His barrel of a chest heaved. “I got no problem with Giulia. She lost her boy, too. But he chose that life, chose to go into a world that isn’t for mortals. Chasing immortal life, chasing future things so far away that it don’t matter to no one now. He should’ve never taken my daughter into that world with him.”

“She had her own mind, Stavros.” His wife’s chiding was soft, the hand she curled around his bunched biceps gentle. “When was the last time she asked your approval on a boy, hmm?”

Stavros closed his palm over her fingers, the back of his hand nicked and scarred by life. “I told her, didn’t I? That she shouldn’t date a vampire, that it would all end in tears? Why didn’t she listen, Norma?” A roar of anger…but below the surface rage was a shivering pain that was tears contained in amber. “She was so small when I held her after she was born. Remember?”

“I remember. That funny smile they told us was gas, but she was always smiley, wasn’t she?”

Stavros’s nod was jagged, his hand tight on his wife’s.

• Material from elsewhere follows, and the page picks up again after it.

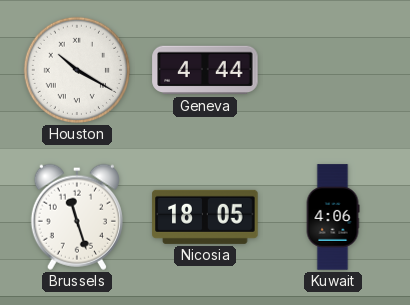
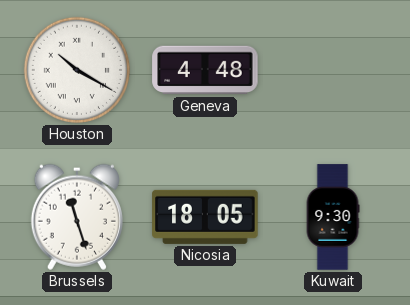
Geneva: 4:44 -> 4:48
Kuwait: 4:06 -> 9:30
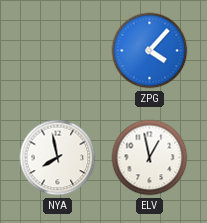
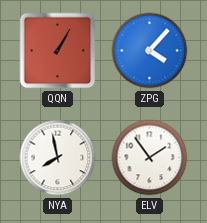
QQN: none -> 1:05
ELV: 12:58 -> 1:54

Unlike many Illium had met over the years, these two had been glued tighter by their loss. But though they had love aplenty for their child, they had nothing to give Aodhan and Illium when it came to their daughter’s murder—just their certainty that the trouble had come from Marco.

“She was a good girl,” her mother said. “A bit too ‘head in the clouds,’ as her nonna used to say, but it just made her all the more fun to be with. She was never into anything dangerous—her favorite thing was to go to those fairs where they dress up like in medieval times.”